Tattooed Irishman 691/320-2797; cena per due $45. Il ristorante all’aperto dell’hotel Village. Incontratevi per un drink al tramonto e rimanete per un mahimahi amandine.
Namiki Restaurant Main St., Kolonia; 691/320-2403; pranzo per due $6. Cibo tradizionale pohnpeiano e filippino da asporto a buoni prezzi. Prova la radice di tapioca bollita in salsa di cocco.
Sei Restaurant Kolonia; 691/320-4266; cena per due $17, senza carte di credito. Un posto arioso, con pannelli di legno, per verdure, carne e pesce, tutto preparato in stile teppanyaki (fritto alla fiamma al tavolo).

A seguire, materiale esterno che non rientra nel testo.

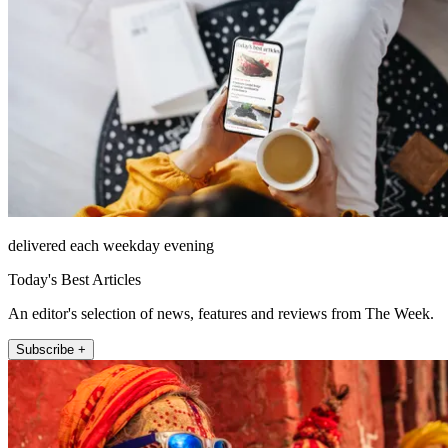
delivered each weekday evening
Today's Best Articles
An editor's selection of news, features and reviews from The Week.
Subscribe +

PCR Hotel Restaurant & Bar Nett; 691/320-4982; cena per due $30. Non vincolato dal regionalismo: i piatti vanno dal sushi agli spaghetti napoletani con polpo e peperoni verdi.

Outfitters

Micro Tours Kolonia; 691/320-2888. Il proprietario Willy Kostka e sua madre americana e suo padre pohnpeiano vi porteranno a fare un picnic giapponese alle rovine di Nan Madol, a pescare mahimahi oltre la barriera corallina, o a fare un giro completo dell’isola su una barca Yamaha di 23 piedi.
Iet Ehu Tours Kolonia; 691/320-2959. Questa compagnia – il nome significa “ecco uno” – è gestita dal pohnpeiano Emensio Eperiam e da sua nipote, Anna Santos. Sono amichevoli e flessibili, e organizzeranno praticamente qualsiasi attività all’aperto.